La flessibilità buona non c’è. Lo dicono i dati del ministero

Il ministero del lavoro ha diffuso ieri i dati su «occupazione e forme di lavoro precario». Lo ha fatto mettendo insieme i dati Istat e quelli Inps, con il dichiarato obiettivo di «chiarire le dimensioni del fenomeno al fine di disegnare politiche di intervento adeguate». I dati dicono che la dimensione del lavoro a termine nel paese – considerando i dipendenti con contratto temporaneo, compresi interinali, stagionali, contratti di inserimento e a chiamata, oltre ai lavoratori con contratto co.co.co. e i prestatori d’opera occasionale – non è superiore a quella europea, pur se in crescita.
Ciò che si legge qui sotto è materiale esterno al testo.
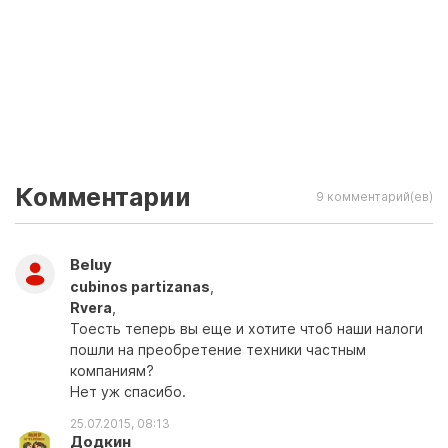
Комментарии
9 комментарий(ев)
Beluy
cubinos partizanas
,
Rvera
,
Тоесть теперь вы еще и хотите чтоб наши налоги
пошли на преобретение техники частным
компаниям?
Нет уж спасибо.
25.07.2015, 08:13
Додкин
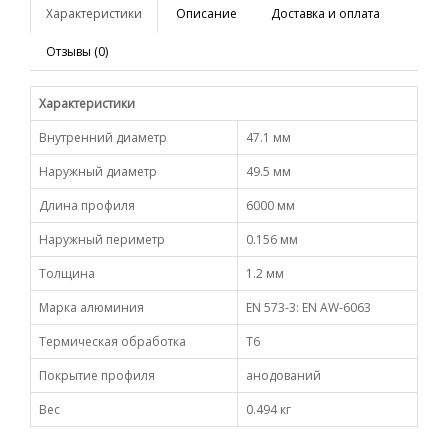
Характеристики
Описание
Доставка и оплата
Отзывы (0)
Характеристики
Внутренний диаметр
47.1 мм
Наружный диаметр
49.5 мм
Длина профиля
6000 мм
Наружный периметр
0.156 мм
Толщина
1.2 мм
Марка алюминия
EN 573-3: EN AW-6063
Термическая обработка
Т6
Покрытие профиля
анодований
Вес
0.494 кг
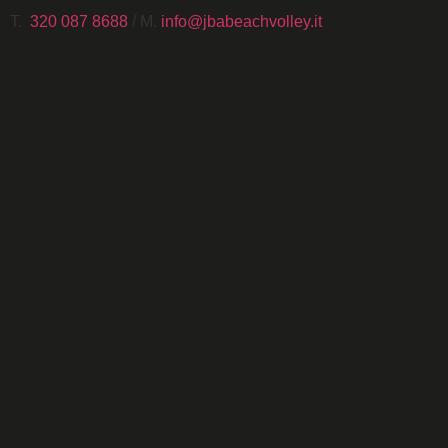
T.
320 087 8688
/ M.
info@jbabeachvolley.it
Ma dicono, soprattutto, della difficolta del passaggio tra lavoro temporaneo e lavoro permanente. Se dunque, come dice Damiano, si può parlare di «buona flessibilità» quando la permanenza nel lavoro a termine non è in termini di tempo troppo lunga, non si può certo dire che sia questo il caso italiano.
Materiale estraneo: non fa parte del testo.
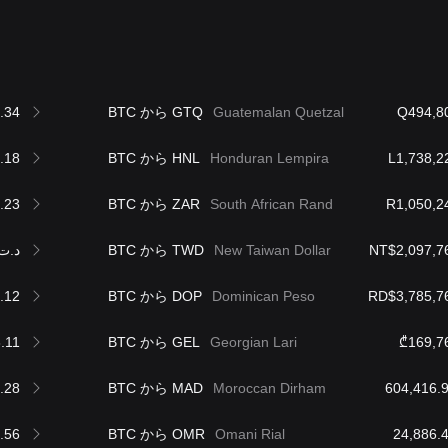
.34
BTC から GTQ
Guatemalan Quetzal
Q494,8
.18
BTC から HNL
Honduran Lempira
L1,738,2
.23
BTC から ZAR
South African Rand
R1,050,2
د.ت90,518.64
BTC から TWD
New Taiwan Dollar
NT$2,097,7
.12
BTC から DOP
Dominican Peso
RD$3,785,7
.11
BTC から GEL
Georgian Lari
₾169,7
.28
BTC から MAD
Moroccan Dirham
.56
BTC から OMR
Omani Rial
I numeri dicono infatti che negli ultimi anni è aumentata la percentuale di permanenza nel lavoro temporaneo. Dopo 36 mesi, soltanto un lavoratore su tre è passato a tempo indeterminato, e un lavoratorte su quattro è ancora apprendista. Il ministro Damiano difende naturalmente il protocollo di luglio, ora disegno di legge collegato alla finanziaria – dove la norma di un solo rinnovo possibile dopo 36 mesi tra proroghe e rinnovi, è stata sostanzialmente messa in mora dai divieti di Confindu-stria. Punta il dito piuttosto sull’«abuso» dei contratti di apprendistato (oggi rinnovabili fino a sei anni, un tempo che Damiano giudica «eccessivo») sui quali annuncia un tavolo con le regioni e le parti sociali, così come previsto sempre dal disegno di legge che recepisce gli accordi di luglio. Frasi che, appena pronunciate, hanno scatenato la reazione di Confindustria: «Guardiamo con preoccupazione e perplessità all’idea del governo di intervenire con norme di legge in una materia affidata al dialogo tra le parti – dice Maurizio Beretta, direttore generale di Confindustria – E’ una pratica che non condividiamo».
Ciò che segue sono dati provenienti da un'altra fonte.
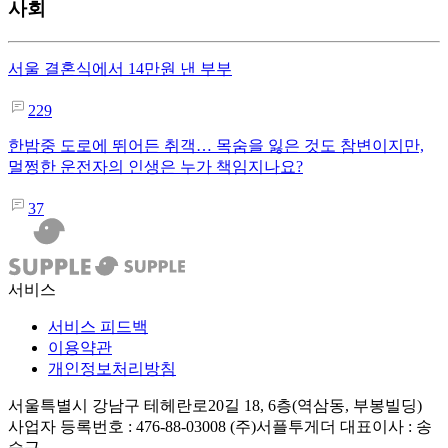
사회
서울 결혼식에서 14만원 낸 부부
229
한밤중 도로에 뛰어든 취객… 목숨을 잃은 것도 참변이지만,
멀쩡한 운전자의 인생은 누가 책임지나요?
37
서비스
서비스 피드백
이용약관
개인정보처리방침
서울특별시 강남구 테헤란로20길 18, 6층(역삼동, 부봉빌딩)
사업자 등록번호 : 476-88-03008
(주)서플투게더 대표이사 : 송
승근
Secondo il ministero del lavoro, il lavoro a termine coinvolge 2,7 milioni di persone (TI 1,8%-del totale degli occupati), di cui 2,2 milioni sono costituiti dai contratti a tempo determinato (interinali, stagionali, contratti di inserimento e a chiamata inclusi), 404 mila collaborazioni coordinate e continuative, e 393 mila prestatori d’opera occasionale. Numeri che, da una parte, rischiano una sottovalutazione, non tenedo in conto la sacca di precarietà che si nasconde dietro al lavoro autonomo (finte partite Iva e così via), dall’altra, ha sottolineato lo stesso ministro, non considerano un fenomeno tangenziale a quello della precarietà, quello cioè del lavoro nero. Che Damiano quantifica in altre 3,5 milioni di persone. Dice ancora il rapporto, che tra i lavoratori a termine (che comunque riguardano più le donne degli uomini) è più alta rispetto alla media la percentuale di occupati part rime (il 23% tra i dipendenti a termine, il 39% tra i collaboratori, il 63% tra i prestatori d’opera occasionale, contro il 13% degli occupati complessivi), tanto che nove dipendenti a termine su dieci dichiarano di avere accettato il lavoro a termine, perchè non hanno trovato di meglio. Infine, il caso dell’apprendistato che, al 2006, coinvolgeva 589 mila persone. Un contratto che oggi può durare fino a sei anni, per cui lo Stato ha speso nel 2006 (come incentivi) 2,4 miliardi di euro, di cui però le imprese abusano, a quanto dicono i dati del ministero. Arrivando ad utilizzarlo come «flessibilità» per i mesi di lavoro estivi.